Misscommunication

Maybe it’s because of the thoughts I have

That drown out what is real,

And what is not–

Maybe it’s my mouth replacing the air with water,

Heavy in my lungs,

Afraid of what will come up

Once I try to connect the words in my mind

To the sounds in my throat–closed.

I want to protect my heart from the heavy weight I hold

When I see you,

But I’ve realized I can’t see you.

How can I see you when I can’t see myself,

Or when I look around and find no familiarity in my surroundings?

Grey is now permeating everything I see—

So first, it starts with me.

I choose to remove the weight

And look forward to my day.

I focus on being present

When the past is pressing in on all sides,

Forcing me to hide.

I focus on having patience

When I feel wasted by

The people surrounding me on a daily basis.

I focus on communication,

And protecting my mind and my heart

from the forces around me asking me to change who I am

For them,

Because I am worth it.

I will say it over and over again,

That I am who I am,

Fallen and imperfect.

I love the cracks in my hands and freckles on my skin,

And the excitement I get from a small moment.

I ask nothing to forgive,

I only ask for a conversation,

Not a misinterpretation.

I ask for someone to see me past expectation.

See me as a living and breathing human who is prone to making mistakes.

See me as you would see yourself at the end of the day—

As a person.

Dead Space

There is a room in my mind that has no windows or doors.

It has no color–walls stripped bare and blank and empty–

like a force of nature decided to strip a home of its humanity.

Life has left the hallways and spaces of this place.

There is no frame or shape that can explain the barren structure left behind.

It has no name.

It is the definition of  “nothing.”

Noise bounces off the foundation like a soundproof room, and leaves no trace of voice.

It is the little hell that keeps people from seeing God or faith in living things.

It is a piece of rotting wood, not good for anything.
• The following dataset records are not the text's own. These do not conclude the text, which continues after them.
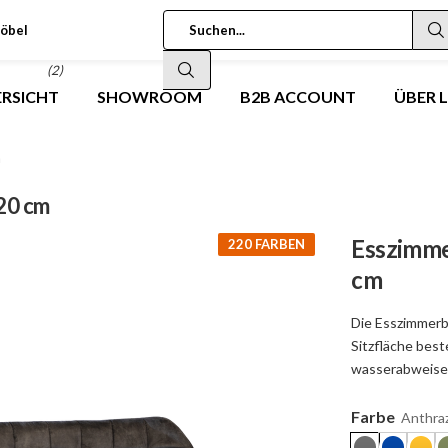
öbel
(2)
RSICHT
SHOWROOM
B2B ACCOUNT
ÜBER 
m
20 cm
Esszimme
220 FARBEN
cm
Die Esszimmerb
Sitzfläche best
wasserabweise
Farbe
Anthraz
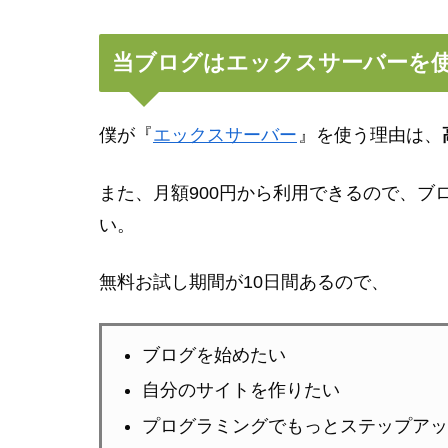
当ブログはエックスサーバーを
僕が『
エックスサーバー
』を使う理由は、
また、月額900円から利用できるので、ブ
い。
無料お試し期間が10日間あるので、
ブログを始めたい
自分のサイトを作りたい
プログラミングでもっとステップアッ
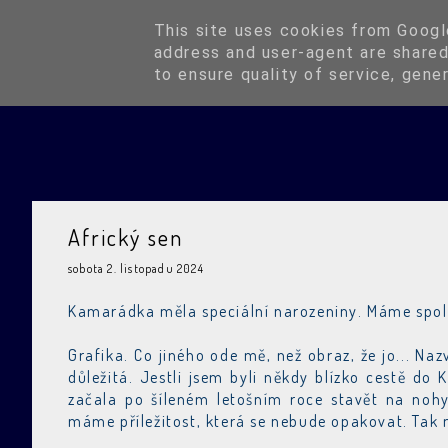
Blog
This site uses cookies from Google
address and user-agent are shared
to ensure quality of service, gene
Africký sen
sobota 2. listopadu 2024
Kamarádka měla speciální narozeniny. Máme spole
Grafika. Co jiného ode mě, než obraz, že jo... Na
důležitá. Jestli jsem byli někdy blízko cestě do
začala po šíleném letošním roce stavět na nohy
máme příležitost, která se nebude opakovat. Tak m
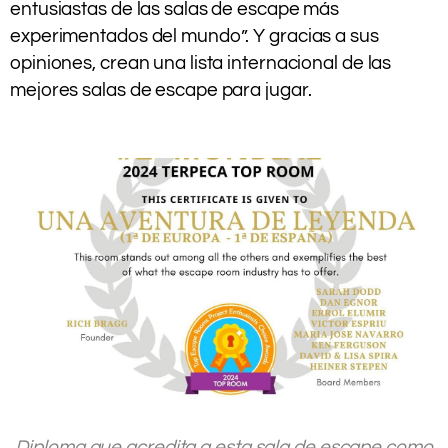
entusiastas de las salas de escape más
experimentados del mundo”. Y gracias a sus
opiniones, crean una lista internacional de las
mejores salas de escape para jugar.
.
.
.
Diploma que acredita a esta sala de escape como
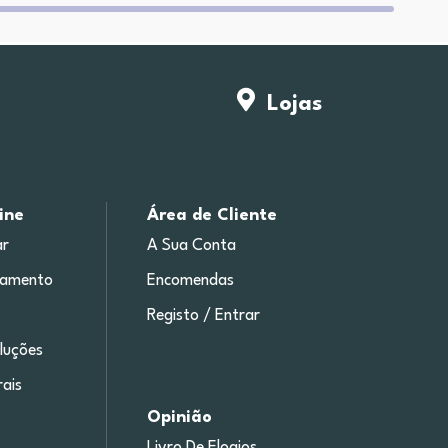
Lojas
ine
Área de Cliente
r
A Sua Conta
gamento
Encomendas
Registo / Entrar
luções
ais
Opinião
This place in my mind–this deadened wood that has no purpose–

permeates my definition of life.

It reminds me of the pressing feeling that nothing lasts and everything fades to the past and pushes people back

until they can’t see color anymore.

It’s a black and white world.

 

10 Things I’d Tell My Freshman-self

  1. Do not prop books on tree branches–they will fall and scare the heck out of the blonde girl in your American Lit class.
  2. Take two flashlights when you go caving, unless you feel like wandering through a cave in the dark for a few hours.
  3. The Christian Studies guy is a total prick.
  4. I’m sure the blonde jock seems charming and sweet, but don’t fall for it. Trust me.
  5. Measure your trust in teaspoons.
  6. Join a sport just to see if you make it. You can find some of your best friends on a team (like cross-country!).
  7. Move off campus for a year, but do NOT sign any year-long contracts. Sometimes your friends (roommates) try to screw you over.
  8. Your roommates are all lesbians. They aren’t just having sleepovers in there.
  9. Don’t throw away Jenga. You will miss it, and it was supposed to be your best friend’s birthday present!
  10. Last of all, PLEASE have fun. And not the kind of fun that people tell you is fun–I’m sure most of the parties in town are just full of testosterone and they smell like feet.